= What the task requires =
Please return each record exactly as it stands.

(Page-level text extractions)
- - - -
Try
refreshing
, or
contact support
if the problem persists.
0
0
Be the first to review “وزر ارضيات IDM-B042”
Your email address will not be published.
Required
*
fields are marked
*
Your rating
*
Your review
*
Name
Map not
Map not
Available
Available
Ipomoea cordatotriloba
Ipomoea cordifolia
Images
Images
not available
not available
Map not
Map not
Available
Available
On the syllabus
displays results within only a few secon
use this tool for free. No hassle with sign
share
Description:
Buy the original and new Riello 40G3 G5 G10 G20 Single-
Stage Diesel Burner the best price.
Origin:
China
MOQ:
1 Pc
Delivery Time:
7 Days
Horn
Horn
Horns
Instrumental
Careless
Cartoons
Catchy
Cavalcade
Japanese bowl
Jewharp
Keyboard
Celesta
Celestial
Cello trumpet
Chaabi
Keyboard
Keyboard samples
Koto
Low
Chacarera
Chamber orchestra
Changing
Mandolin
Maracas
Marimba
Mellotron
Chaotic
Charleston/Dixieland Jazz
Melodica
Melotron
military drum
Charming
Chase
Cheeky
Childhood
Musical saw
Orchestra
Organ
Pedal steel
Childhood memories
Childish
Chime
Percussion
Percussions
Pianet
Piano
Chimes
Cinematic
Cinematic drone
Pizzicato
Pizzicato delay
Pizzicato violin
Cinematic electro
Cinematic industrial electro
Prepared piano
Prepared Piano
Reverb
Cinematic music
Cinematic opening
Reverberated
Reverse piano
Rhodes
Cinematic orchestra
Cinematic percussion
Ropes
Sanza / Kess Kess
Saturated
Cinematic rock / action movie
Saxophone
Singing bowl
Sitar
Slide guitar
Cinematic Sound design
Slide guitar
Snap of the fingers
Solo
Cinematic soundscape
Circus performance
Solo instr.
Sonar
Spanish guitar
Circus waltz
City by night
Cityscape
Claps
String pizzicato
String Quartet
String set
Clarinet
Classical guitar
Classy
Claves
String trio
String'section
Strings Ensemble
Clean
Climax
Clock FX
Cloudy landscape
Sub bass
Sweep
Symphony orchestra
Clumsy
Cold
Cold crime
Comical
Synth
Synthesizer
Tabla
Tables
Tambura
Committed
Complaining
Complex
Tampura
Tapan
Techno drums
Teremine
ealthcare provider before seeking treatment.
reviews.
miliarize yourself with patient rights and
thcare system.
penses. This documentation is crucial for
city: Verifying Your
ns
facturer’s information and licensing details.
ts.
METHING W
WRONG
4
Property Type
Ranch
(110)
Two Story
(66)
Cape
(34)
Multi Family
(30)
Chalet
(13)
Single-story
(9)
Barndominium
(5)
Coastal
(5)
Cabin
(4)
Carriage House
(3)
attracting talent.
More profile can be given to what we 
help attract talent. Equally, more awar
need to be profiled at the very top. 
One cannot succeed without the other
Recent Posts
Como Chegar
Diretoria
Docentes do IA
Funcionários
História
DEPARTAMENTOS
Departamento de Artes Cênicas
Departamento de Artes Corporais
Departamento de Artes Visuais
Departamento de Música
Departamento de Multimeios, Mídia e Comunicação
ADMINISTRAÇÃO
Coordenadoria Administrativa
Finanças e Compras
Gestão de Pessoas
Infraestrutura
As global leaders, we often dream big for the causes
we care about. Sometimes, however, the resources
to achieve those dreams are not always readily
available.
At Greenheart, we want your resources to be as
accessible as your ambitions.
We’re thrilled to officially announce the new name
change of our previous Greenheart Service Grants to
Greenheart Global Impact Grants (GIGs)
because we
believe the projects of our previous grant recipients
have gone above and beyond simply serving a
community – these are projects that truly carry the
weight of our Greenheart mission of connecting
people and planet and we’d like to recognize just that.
- - - -
= Worked solution =
Try
refreshing
, or
contact support
if the problem persists.
0
0
Be the first to review “وزر ارضيات IDM-B042”
Your email address will not be published.
Required
*
fields are marked
*
Your rating
*
Your review
*
Name
Map not
Map not
Available
Available
Ipomoea cordatotriloba
Ipomoea cordifolia
Images
Images
not available
not available
Map not
Map not
Available
Available
On the syllabus
displays results within only a few secon
use this tool for free. No hassle with sign
share
Description:
Buy the original and new Riello 40G3 G5 G10 G20 Single-
Stage Diesel Burner the best price.
Origin:
China
MOQ:
1 Pc
Delivery Time:
7 Days
Horn
Horn
Horns
Instrumental
Careless
Cartoons
Catchy
Cavalcade
Japanese bowl
Jewharp
Keyboard
Celesta
Celestial
Cello trumpet
Chaabi
Keyboard
Keyboard samples
Koto
Low
Chacarera
Chamber orchestra
Changing
Mandolin
Maracas
Marimba
Mellotron
Chaotic
Charleston/Dixieland Jazz
Melodica
Melotron
military drum
Charming
Chase
Cheeky
Childhood
Musical saw
Orchestra
Organ
Pedal steel
Childhood memories
Childish
Chime
Percussion
Percussions
Pianet
Piano
Chimes
Cinematic
Cinematic drone
Pizzicato
Pizzicato delay
Pizzicato violin
Cinematic electro
Cinematic industrial electro
Prepared piano
Prepared Piano
Reverb
Cinematic music
Cinematic opening
Reverberated
Reverse piano
Rhodes
Cinematic orchestra
Cinematic percussion
Ropes
Sanza / Kess Kess
Saturated
Cinematic rock / action movie
Saxophone
Singing bowl
Sitar
Slide guitar
Cinematic Sound design
Slide guitar
Snap of the fingers
Solo
Cinematic soundscape
Circus performance
Solo instr.
Sonar
Spanish guitar
Circus waltz
City by night
Cityscape
Claps
String pizzicato
String Quartet
String set
Clarinet
Classical guitar
Classy
Claves
String trio
String'section
Strings Ensemble
Clean
Climax
Clock FX
Cloudy landscape
Sub bass
Sweep
Symphony orchestra
Clumsy
Cold
Cold crime
Comical
Synth
Synthesizer
Tabla
Tables
Tambura
Committed
Complaining
Complex
Tampura
Tapan
Techno drums
Teremine
ealthcare provider before seeking treatment.
reviews.
miliarize yourself with patient rights and
thcare system.
penses. This documentation is crucial for
city: Verifying Your
ns
facturer’s information and licensing details.
ts.
METHING W
WRONG
4
Property Type
Ranch
(110)
Two Story
(66)
Cape
(34)
Multi Family
(30)
Chalet
(13)
Single-story
(9)
Barndominium
(5)
Coastal
(5)
Cabin
(4)
Carriage House
(3)
attracting talent.
More profile can be given to what we 
help attract talent. Equally, more awar
need to be profiled at the very top. 
One cannot succeed without the other
Recent Posts
Como Chegar
Diretoria
Docentes do IA
Funcionários
História
DEPARTAMENTOS
Departamento de Artes Cênicas
Departamento de Artes Corporais
Departamento de Artes Visuais
Departamento de Música
Departamento de Multimeios, Mídia e Comunicação
ADMINISTRAÇÃO
Coordenadoria Administrativa
Finanças e Compras
Gestão de Pessoas
Infraestrutura
As global leaders, we often dream big for the causes
we care about. Sometimes, however, the resources
to achieve those dreams are not always readily
available.
At Greenheart, we want your resources to be as
accessible as your ambitions.
We’re thrilled to officially announce the new name
change of our previous Greenheart Service Grants to
Greenheart Global Impact Grants (GIGs)
because we
believe the projects of our previous grant recipients
have gone above and beyond simply serving a
community – these are projects that truly carry the
weight of our Greenheart mission of connecting
people and planet and we’d like to recognize just that.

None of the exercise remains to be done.